Similar to the above but a bit more kid-friendly since there’s no risk of dropping (and breaking) glass, the squeeze-and-freeze method simply has you place the ice cream mixture in two quart-sized bags, squeezing out all the air and sealing securely. Then put that in a gallon-sized bag filled with about 4 cups of crushed ice and 4 tablespoons coarse salt. The salt lowers the freezing point of the ice and creates an extra cold environment that absorbs heat, causing the ice cream base to freeze.
Protecting your hands while you massage the bag, you then shake it for about five to eight minutes, or until the ice cream is frozen, says Tessa Arias, a professional cook, author, and blogger of Handle the Heat. “The more vigorously you shake, the smoother your ice cream will be,” she says. Get her Plastic Bag Ice Cream recipe.
Not willing to put in that amount of physical effort? Try adding booze (obviously this one is not for kids). How this works is: Hard liquor doesn’t freeze, so adding it to your frozen treat can be a good way to reduce or eliminate ice crystals without needing to manipulate so much (either manually or in a machine). A few tablespoons of vodka will disappear into the flavor profile of any ice cream, while kirsch can enhance the taste of peaches, berries, plums, and nectarines.
Play around with different flavor combos, and even other types of alcohol. A bit of Champagne or rosé can make a sorbet even better. Speaking of, most sorbets also require an ice cream maker, but not our Pineapple Rum Sorbet recipe shown above. Yay!

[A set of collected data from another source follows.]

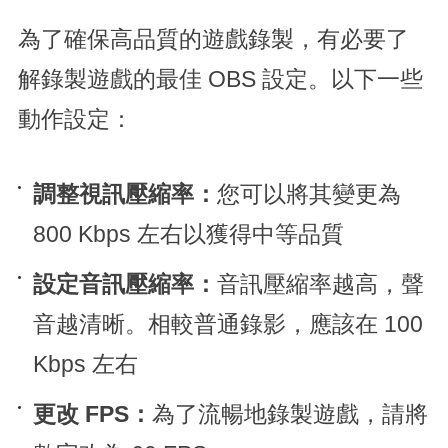
為了確保高品質的遊戲錄製，有必要了
解錄製遊戲的最佳 OBS 設定。以下一些
動作設定：
調整視訊壓縮率：
您可以將其變更為
800 Kbps 左右以獲得中等品質
設定音訊壓縮率：
音訊壓縮率越高，聲
音越清晰。相較普通錄影，應該在 100
Kbps 左右
更改 FPS：
為了流暢地錄製遊戲，請將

All you do is toss the ingredients in the blender, and then freeze the mixture for about eight hours.
Fat doesn’t freeze either. “Heavy cream and sweetened condensed milk are key, as they have very little water, which means there won’t be any crystallization, so the ice cream won’t be icy,” says Diane Kometa of Dishin with Di. She offers a decadent No-Churn Oreo Ice Cream recipe, which you can also consider the classic cookies ‘n’ cream flavor.
The ice cream will be super rich and creamy, she promises. She does use a mixer with a whisk attachment, but you can use a handheld electric mixer or just whisk it by hand and give your arms a pre-indulgence workout. (If you’re a coffee fan, try this No-Churn Coffee Oreo Ice Cream recipe that also uses condensed milk and airy whipped cream.)